By Kimberly Lord Stewart
It’s widely accepted that the delivery mode, whether vaginally or C-section, shapes the manner in which an infant’s healthy microbiota are established. Vaginal deliveries are preferred to help colonize an infant’s healthy bacteria. A new study, published in Cell Host & Microbe, confirmed this understanding and found the cessation of breastfeeding is a significant catalyst for the development of adult-like microbiota.1
This study of 98 Swedish infants identified the origins of the infant’s healthy microbiota and determined when the system was “knocked out of balance.”2 Fecal samples taken during the infant’s first year of life found a direct link from the birthing method to the infant’s microbiome. The authors noted, “Babies born via C-section had gut bacteria that showed significantly less resemblance to their mothers compared to those that were delivered vaginally.” However, the decision to breastfeed or bottle feed was a primary driver of how the infant’s gut microbiome developed.
“Our findings surprisingly demonstrated that cessation of breastfeeding, rather than introduction of solid foods, is the major driver in the development of an adult-like microbiota,” says lead study author Fredrik Bäckhed of The University of Gothenburg, Sweden. “However, the effect of an altered microbiome early in life on health and disease in adolescence and adulthood remains to be demonstrated.”
Recent science shows that gut bacteria are themselves a source of nutrients and vitamins. Their adaptive nature and interaction with other cellular processes plays a significant role in the infant’s metabolism, immunity and even cognitive health.3
This new study supports previous observations that most early bacterial colonizers of the gut are derived from the mother.4,5 The investigators noted that while C-section babies receive less of their mother’s microbes, they are still passed on through the skin and mouth.
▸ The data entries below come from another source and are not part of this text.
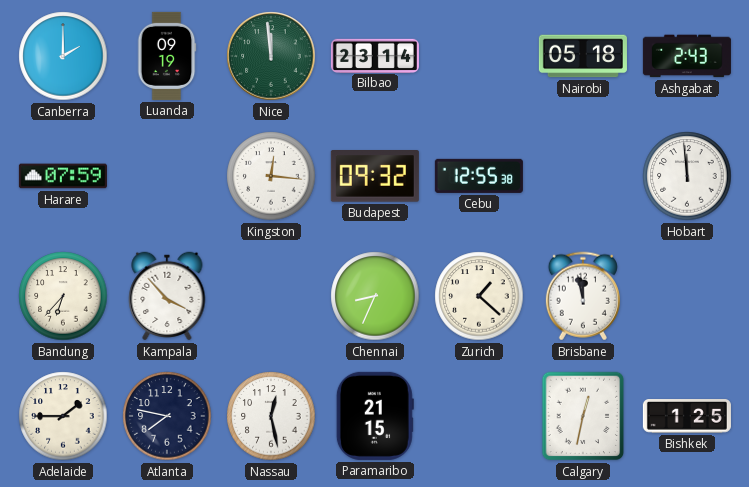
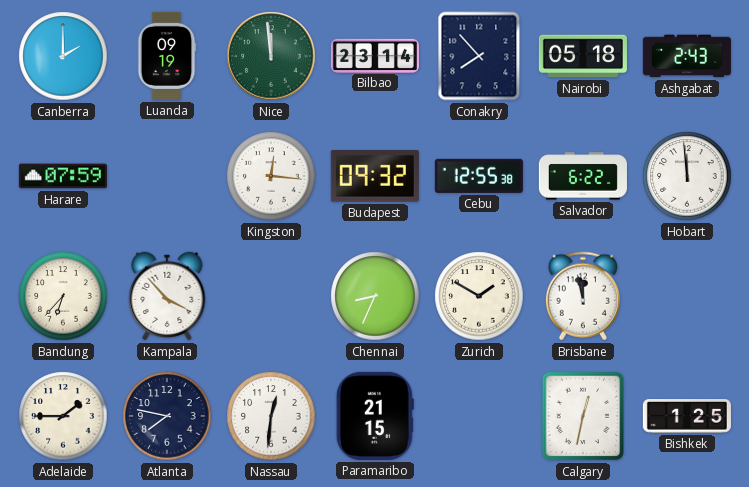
Conakry: none -> 7:53
Salvador: none -> 6:22
Zurich: 1:22 -> 1:50
Nassau: 12:28 -> 12:31
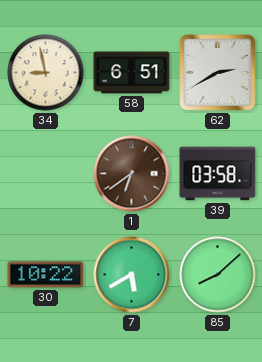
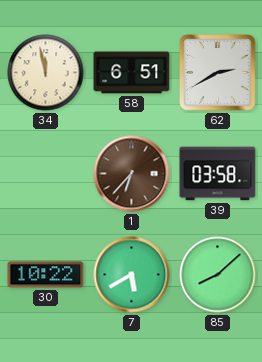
34: 8:58 -> 11:58
1: 6:39 -> 6:37
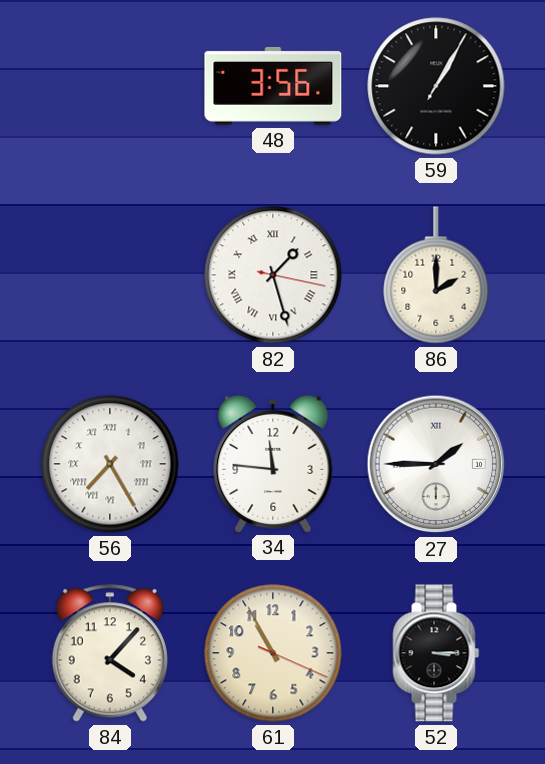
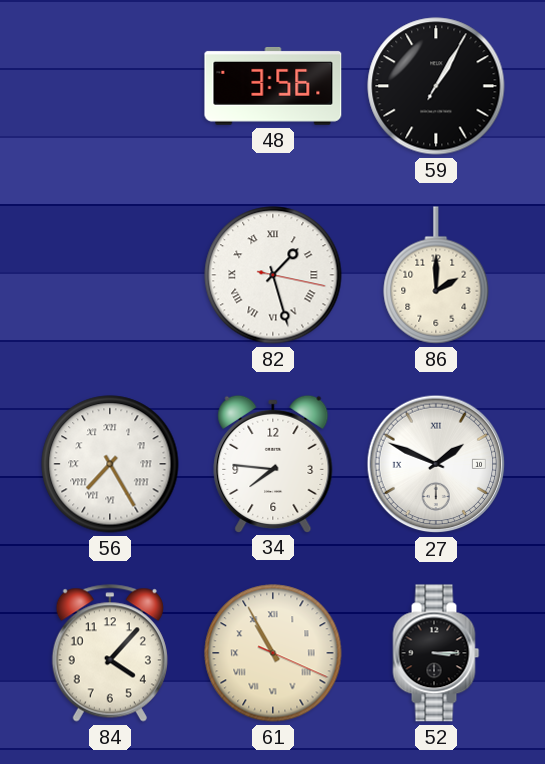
34: 11:46 -> 7:46
27: 1:45 -> 1:49
61 numerals: Arabic -> Roman
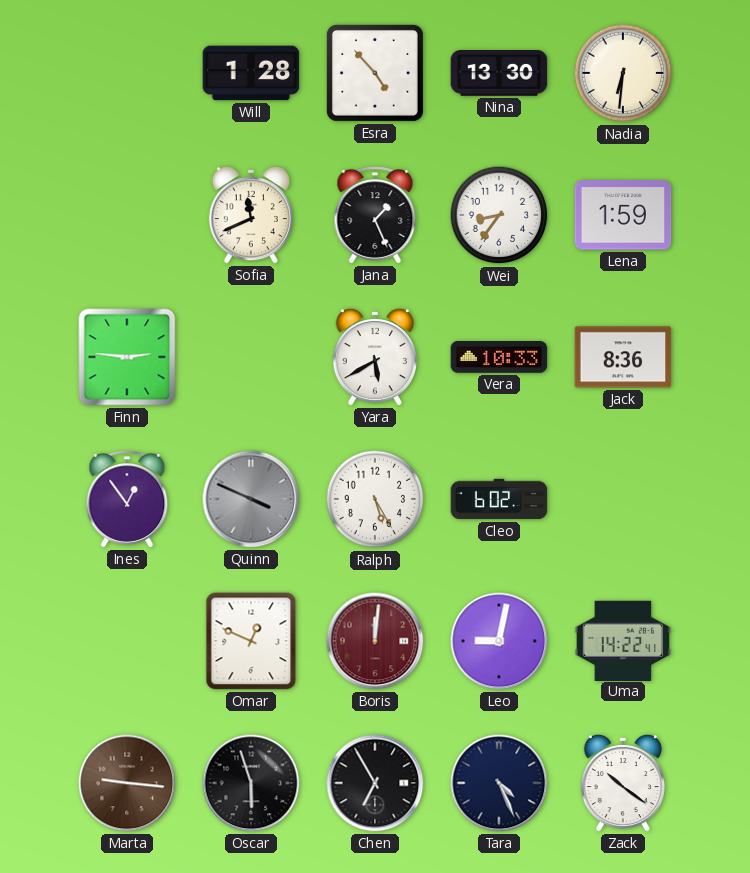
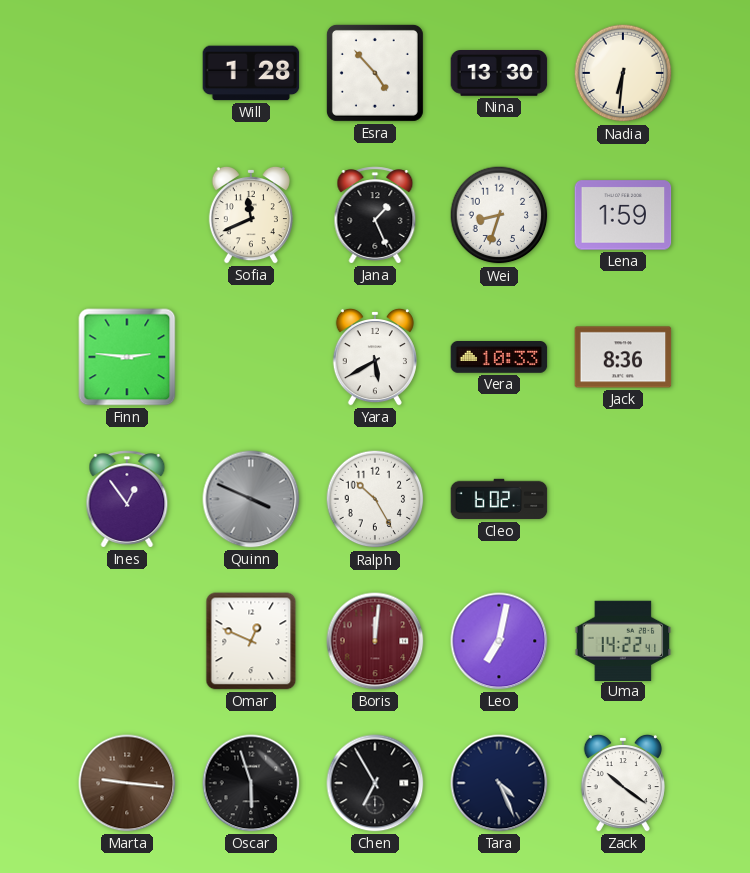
Wei: 8:36 -> 8:33
Ralph: 5:25 -> 10:25
Leo: 9:02 -> 7:02
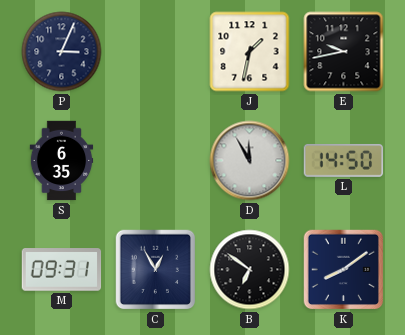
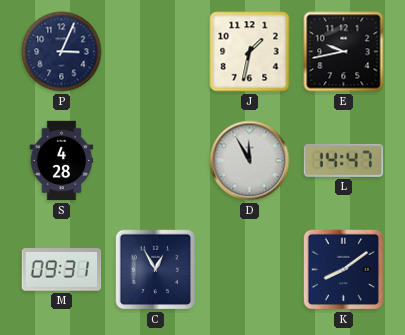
S: 6:35 -> 4:28
L: 14:50 -> 14:47
B: 6:51 -> none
The unique nature of this study tracked the infant’s bacteria development and how respective populations shifted depending on what the child eats. The catalyst for the most dramatic change was the cessation of breastfeeding. This confirms earlier research showing that certain types of bacteria thrive on the nutrients breast milk provides.6 “Once these nutrients are no longer available, other bacteria emerge that are more commonly seen in adults,” the researchers noted in a press statement.7
“Our results underscore the role of breastfeeding in the shaping and succession of gut microbial communities during the first year of life,” the authors wrote. “The gut microbiota of children no longer breastfed was enriched in species belonging to Clostridia that are prevalent in adults, such as Roseburia, Clostrium, and Anaerostipes. In contrast, Bifidobacterium and Lactobacillus still dominated the gut microbiota of breastfed infants at 12 months.”
For more research in how an infant’s gut microbiota develops up to age three, click here to read: Breastfeeding and Intestinal Microbiota.
A probiotic is only as good as its beneficial bacterial components. Read more on how specialized strains exert discrete benefits in Genus Species and Strains, Probiotic Primer
- Bäckhed F, et al. Dynamics and Stabilization of the Human Gut Microbiome during the First Year of Life. Cell Host Microbe. 2015 May 13;17(5):690-703.
- The infant gut microbiome: New studies on its origins and how it’s knocked out of balance. Press Statement, Eureka Alert, May 13, 2015. Accessed online at https://www.eurekalert.org/pub_releases/2015-05/cp-tig050715.php
- Aguirre M, et al. The art of targeting gut microbiota for tackling human obesity. Genes Nutr. 2015 Jul;10(4):472.
- Biasucci G, et al. Cesarean delivery may affect the early biodiversity of intestinal bacteria. J Nutr. 2008 Sep;138(9):1796S-1800S.
- Grönlund MM, et al. Fecal microflora in healthy infants born by different methods of delivery: Permanent changes in intestinal flora after Cesarean delivery. J Pediatr Gastroenterol Nutr.1999;28:19–25.
- Gueimonde M, et al. Breast milk: a source of bifidobacteria for infant gut development and maturation? Neonatology. 2007;92(1):64-6.
- ibid. Eureka Alert.
- Vangay P, et al. Antibiotics, Pediatric Dysbiosis, and Disease. Cell Host Microbe. 2015 May 13;17(5):553-564. doi: 10.1016/j.chom.2015.04.006.
- Fujimura KE, Lynch SV. Microbiota in Allergy and Asthma and the Emerging Relationship with the Gut Microbiome. Cell Host Microbe. 2015 May 13;17(5):592-602.